Les complications observées restent principalement liées à la chirurgie sous-rétinienne et à la corticothérapie péri-opératoire, rappelant que la technique chirurgicale demeure un élément déterminant du succès des thérapies géniques.
6 – MacTel 2 : un diagnostic plus difficile qu’on ne le pense
Parmi les communications les plus étonnantes figurait celle de Robin Vora.
Son équipe a repris tous les patients codés “MacTel2” dans le système Kaiser Permanente.
Résultat : un patient sur quatre n’avait finalement pas de MacTel2.
Les diagnostics alternatifs les plus fréquents étaient :
- rétinopathie hypertensive,
- anciennes occlusions veineuses,
- œdème maculaire diabétique,
- membranes épirétiniennes.
Les auteurs rappellent qu’à l’heure où Encelto (revakinagene taroretcel) est désormais disponible, une confirmation multimodale du diagnostic devient indispensable avant toute indication thérapeutique.
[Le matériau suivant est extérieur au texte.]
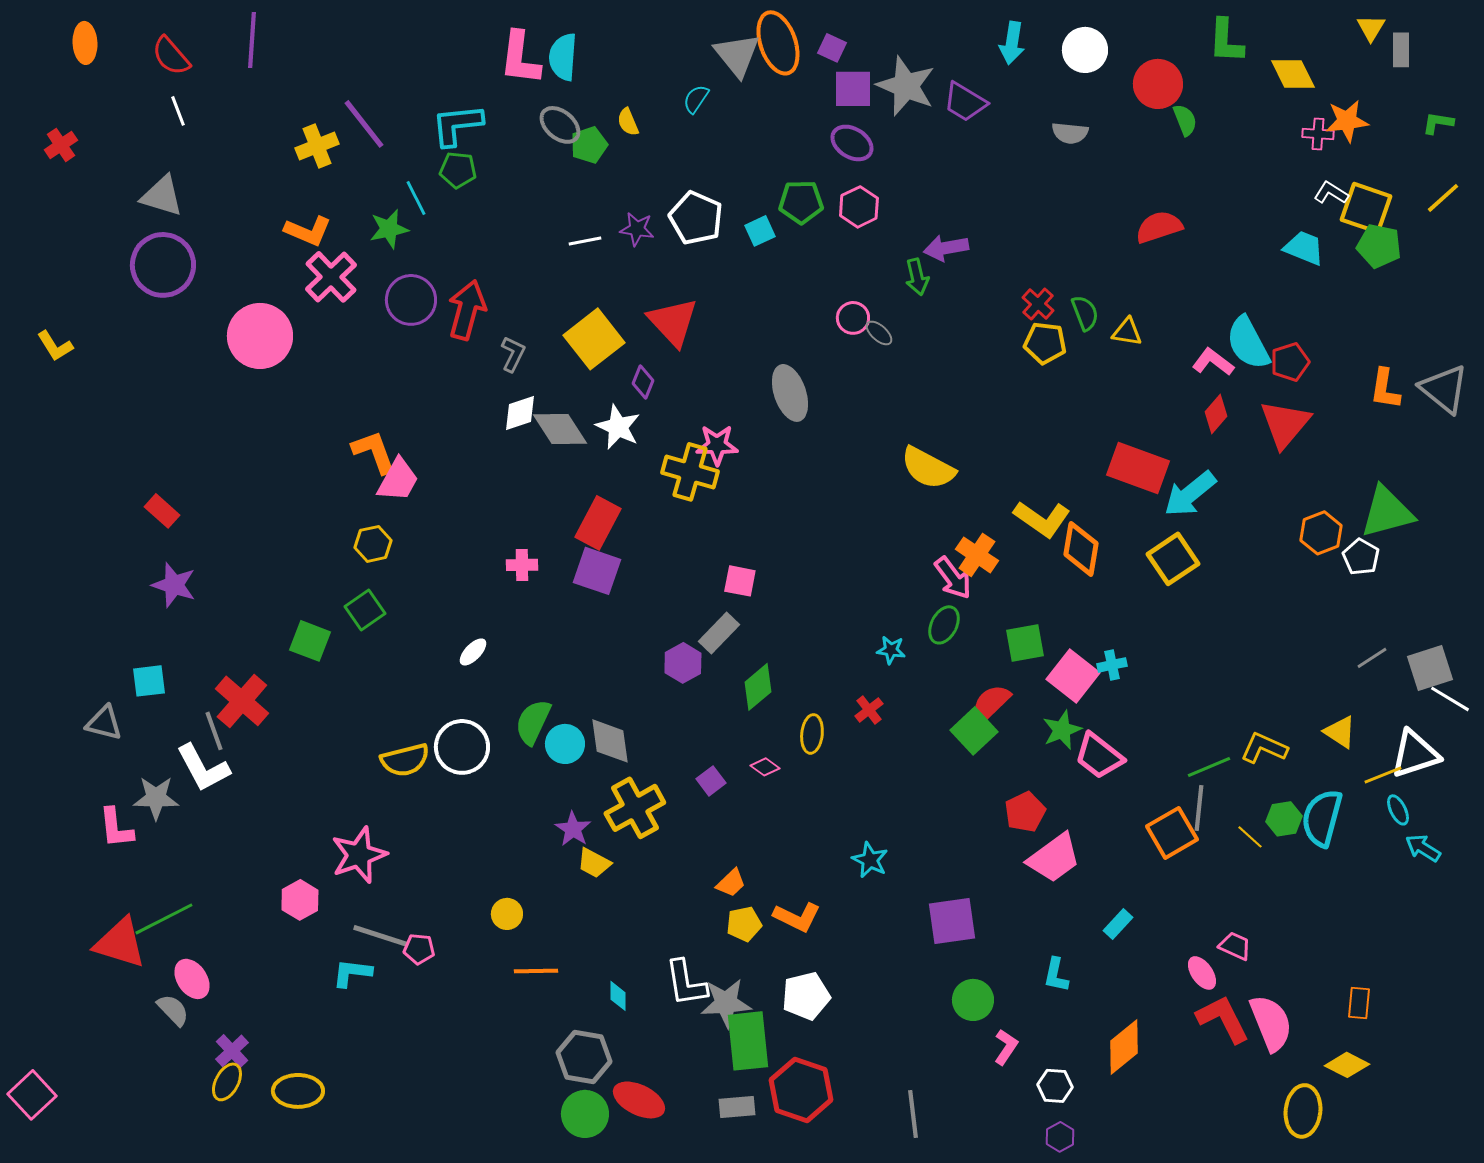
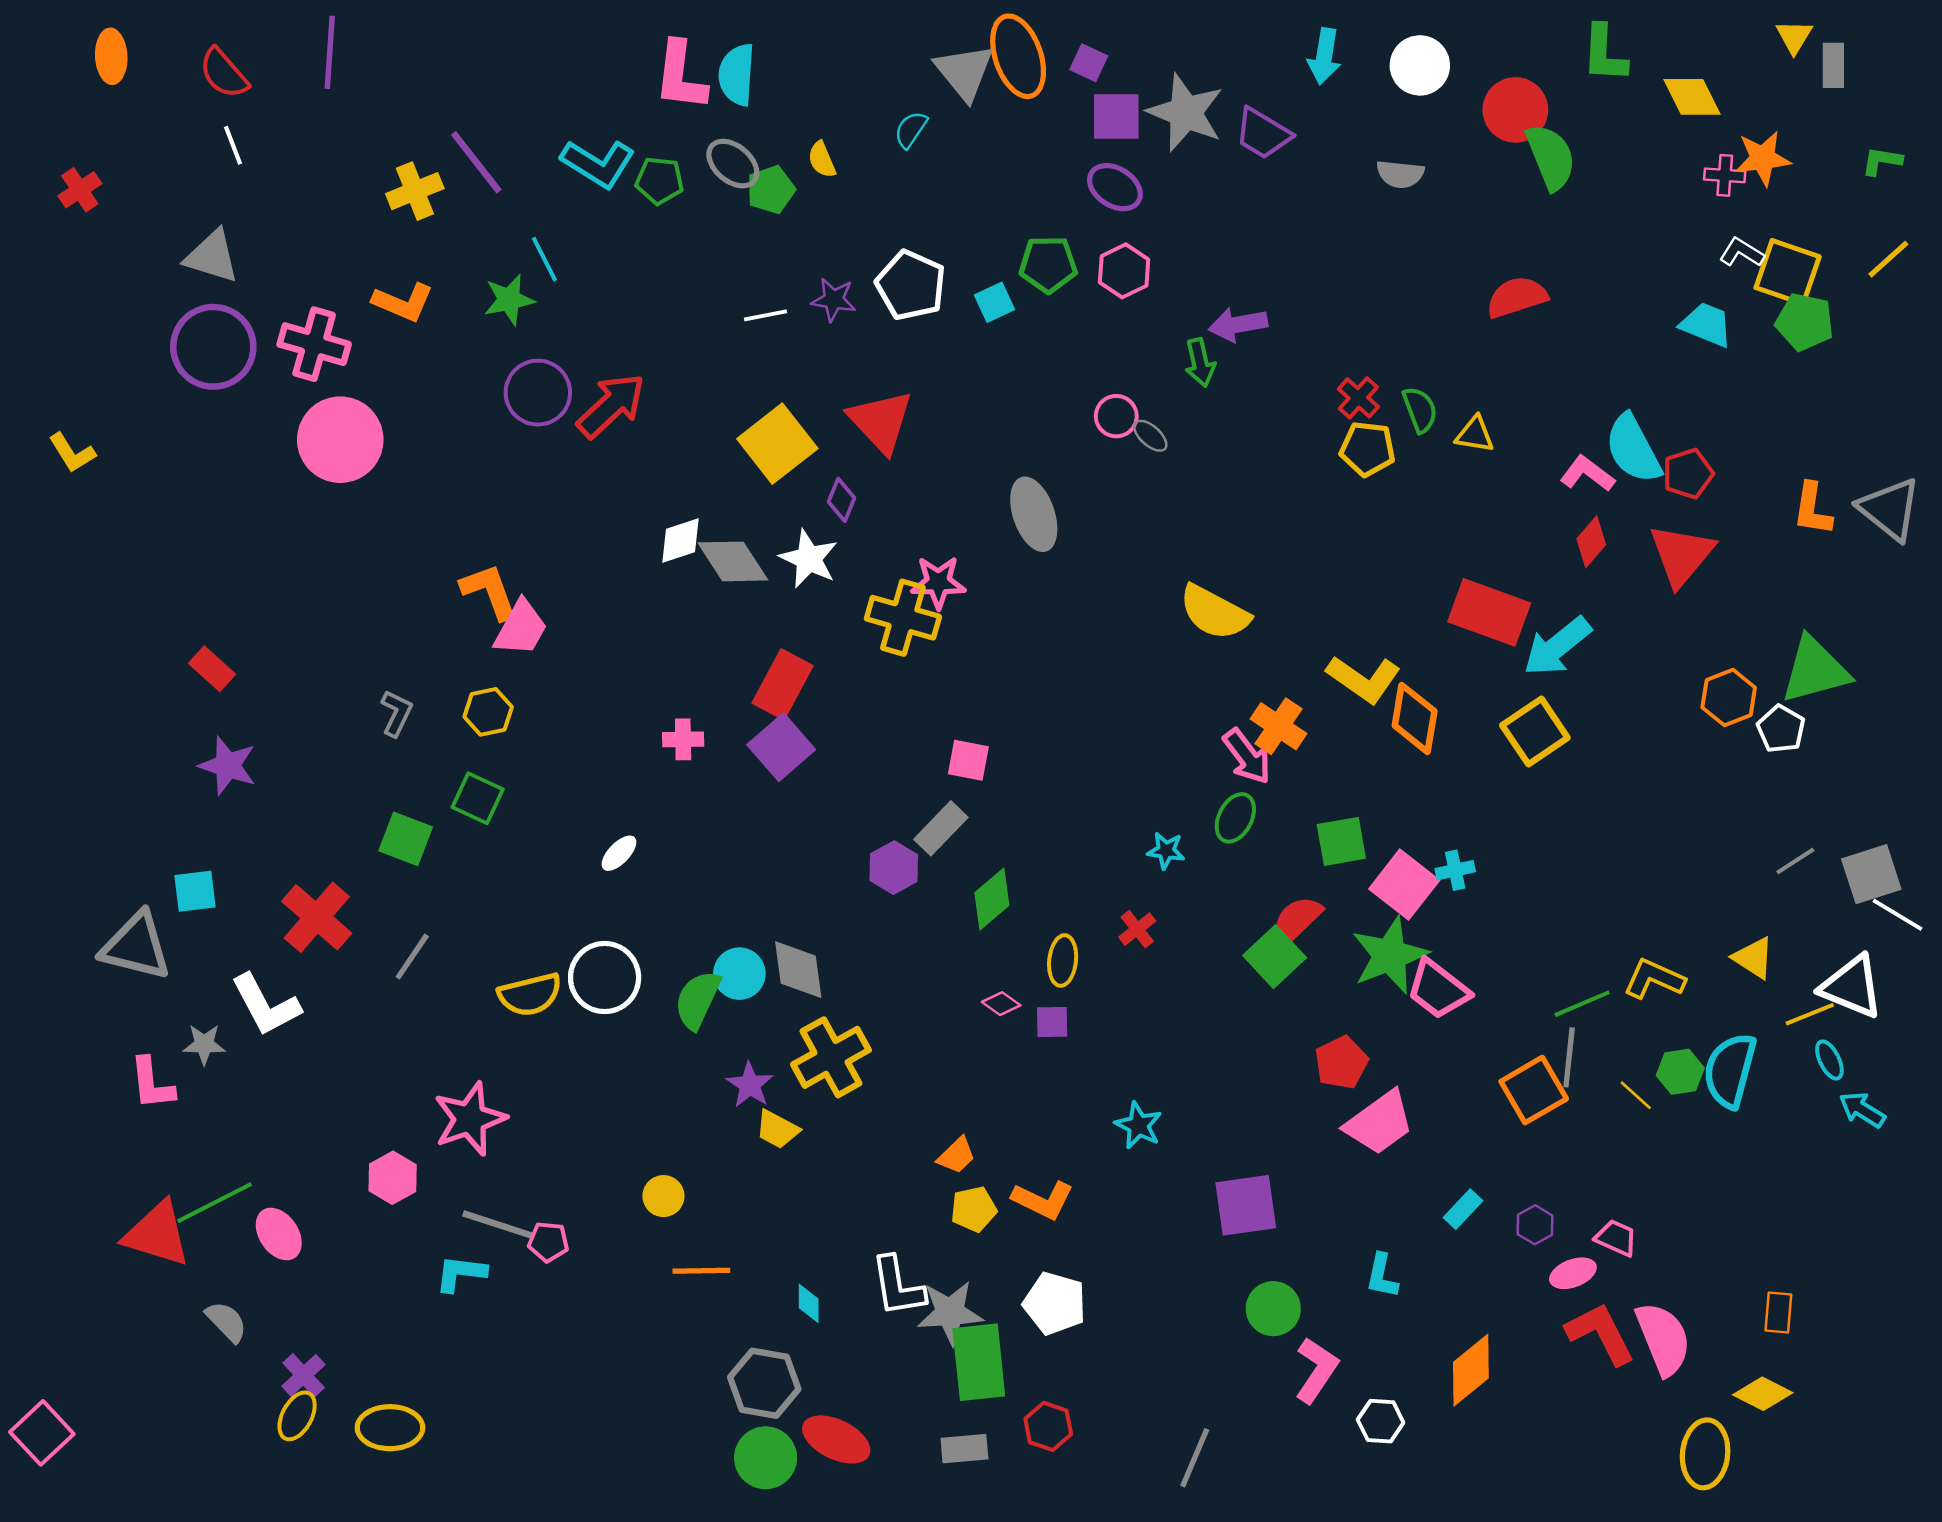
green semicircle: (1185, 120) -> (1551, 157), size x1.6
cyan L-shape: (457, 125) -> (598, 164), turned -142
green pentagon: (458, 170) -> (660, 181), moved
pink cross: (331, 277) -> (314, 344), moved, turned -30
red arrow: (467, 310) -> (611, 406), turned 32
gray L-shape: (513, 354) -> (397, 713), moved
purple square: (597, 571) -> (781, 747), turned 30
green square: (365, 610) -> (478, 798), turned -30
green semicircle: (533, 722) -> (697, 1000), moved
gray triangle: (104, 723) -> (136, 946), size x1.5
green star: (1062, 730) -> (1390, 955), size x1.5
gray line: (214, 731) -> (412, 957), moved, turned 54
white triangle: (1415, 754) -> (1852, 987), turned 40
purple square: (711, 781) -> (1052, 1022), moved, turned 36
gray star: (156, 798) -> (204, 1044), size x0.7
pink ellipse: (1202, 973) -> (1573, 1273), turned -76
pink ellipse: (192, 979) -> (279, 1234), moved
white pentagon: (806, 996) -> (1055, 1303), turned 30
pink L-shape: (1006, 1047) -> (1316, 1370), size x1.4
red hexagon: (801, 1090) -> (1048, 1426), size x0.6
gray line: (913, 1114) -> (1195, 1458), turned 30
purple hexagon: (1060, 1137) -> (1535, 1225), moved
7- Les inégalités sociales existent aussi dans les maladies génétiques
Enfin, une étude de Milam Brantley rappelle que même les maladies génétiques ne sont pas totalement indépendantes du contexte social.
Dans cette cohorte de Vanderbilt, les patients vivant dans les zones les plus défavorisées ou présentant certains facteurs socio-démographiques arrivaient plus tardivement au diagnostic avec des lésions plus avancées.
Une observation qui souligne que l’accès au diagnostic génétique reste aujourd’hui un véritable enjeu de santé publique.
En bref : en quittant ces sessions, une impression domine.
Les dystrophies rétiniennes sont en train de quitter progressivement le domaine de la recherche fondamentale pour entrer dans celui de la médecine thérapeutique.
Les traitements deviennent plus nombreux, plus ciblés et surtout évalués avec des outils d’imagerie de plus en plus précis.
Il reste encore beaucoup de chemin avant de disposer de traitements pour toutes les mutations, mais l’ASRS 2026 montre clairement que nous avons changé d’époque : les discussions portent désormais autant sur la manière de ralentir la maladie que sur la meilleure façon de mesurer ce ralentissement.